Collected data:
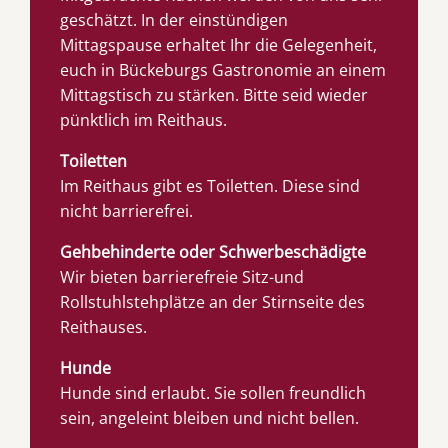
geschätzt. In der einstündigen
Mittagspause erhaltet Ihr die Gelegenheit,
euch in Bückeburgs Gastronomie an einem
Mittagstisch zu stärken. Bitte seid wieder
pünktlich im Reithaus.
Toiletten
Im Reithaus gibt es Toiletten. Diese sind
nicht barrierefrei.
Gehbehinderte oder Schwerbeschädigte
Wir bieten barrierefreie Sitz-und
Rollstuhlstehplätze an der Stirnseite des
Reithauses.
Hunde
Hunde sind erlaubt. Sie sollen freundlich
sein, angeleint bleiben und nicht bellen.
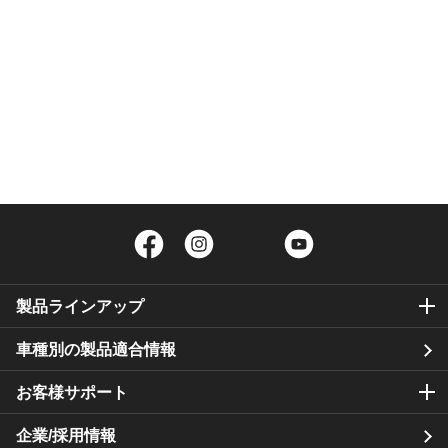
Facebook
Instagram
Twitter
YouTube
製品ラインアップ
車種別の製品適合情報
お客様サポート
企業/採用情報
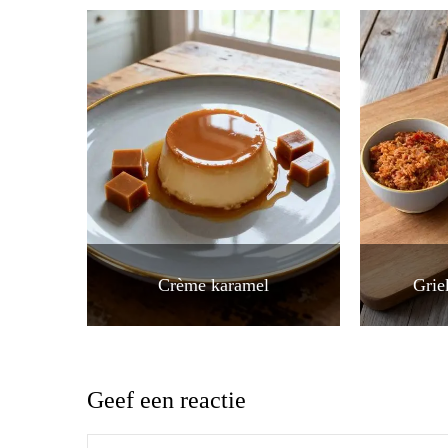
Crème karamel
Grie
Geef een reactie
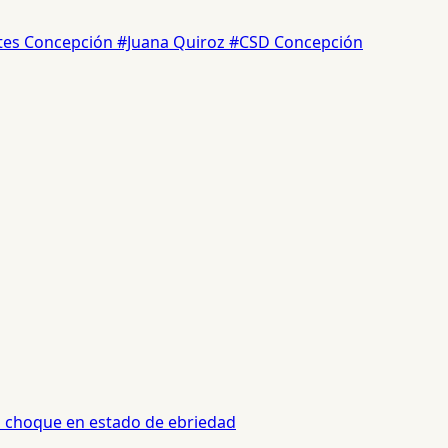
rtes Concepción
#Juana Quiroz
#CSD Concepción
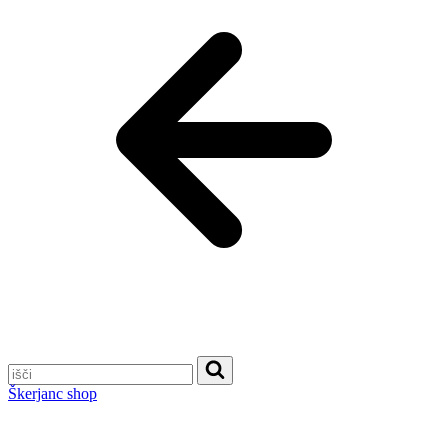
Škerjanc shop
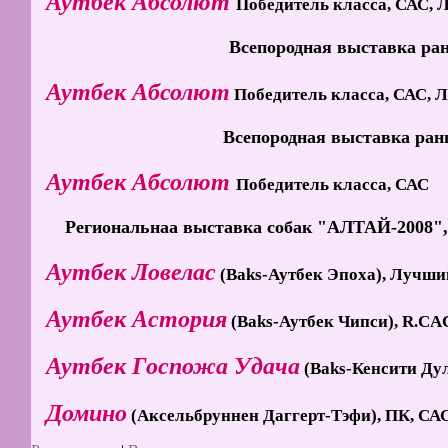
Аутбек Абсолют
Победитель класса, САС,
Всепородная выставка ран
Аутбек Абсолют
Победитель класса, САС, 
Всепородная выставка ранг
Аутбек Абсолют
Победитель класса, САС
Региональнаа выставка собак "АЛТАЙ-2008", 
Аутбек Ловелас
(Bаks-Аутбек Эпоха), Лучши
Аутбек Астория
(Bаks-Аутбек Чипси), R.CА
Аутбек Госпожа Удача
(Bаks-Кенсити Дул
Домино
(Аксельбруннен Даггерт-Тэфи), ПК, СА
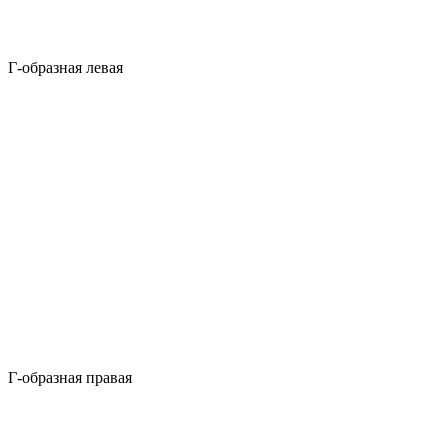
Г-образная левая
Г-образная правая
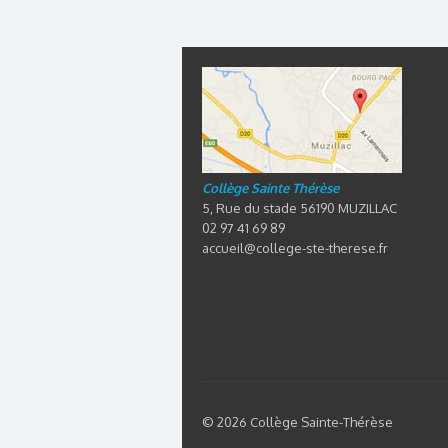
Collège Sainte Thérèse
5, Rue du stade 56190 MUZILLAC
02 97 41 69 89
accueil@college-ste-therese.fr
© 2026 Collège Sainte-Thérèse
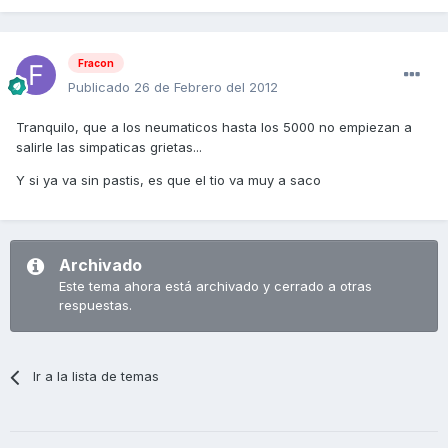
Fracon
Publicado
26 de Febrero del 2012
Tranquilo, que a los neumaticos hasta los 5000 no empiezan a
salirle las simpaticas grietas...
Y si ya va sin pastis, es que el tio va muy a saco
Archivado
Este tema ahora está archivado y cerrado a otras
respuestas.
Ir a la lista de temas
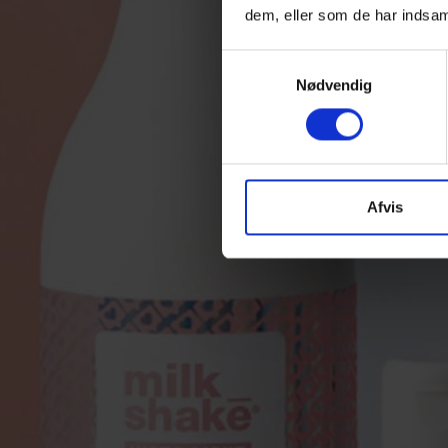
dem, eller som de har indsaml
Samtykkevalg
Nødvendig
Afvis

REQUIREMENT:
From the line with "26 de Febrero del 2012" through the final line of the records above, return each line exactly and nothing else. Pictures are to be skipped.

WRITTEN ANSWER:
26 de Febrero del 2012
Tranquilo, que a los neumaticos hasta los 5000 no empiezan a
salirle las simpaticas grietas...
Y si ya va sin pastis, es que el tio va muy a saco
Archivado
Este tema ahora está archivado y cerrado a otras
respuestas.
Ir a la lista de temas
dem, eller som de har indsaml
Samtykkevalg
Nødvendig
Afvis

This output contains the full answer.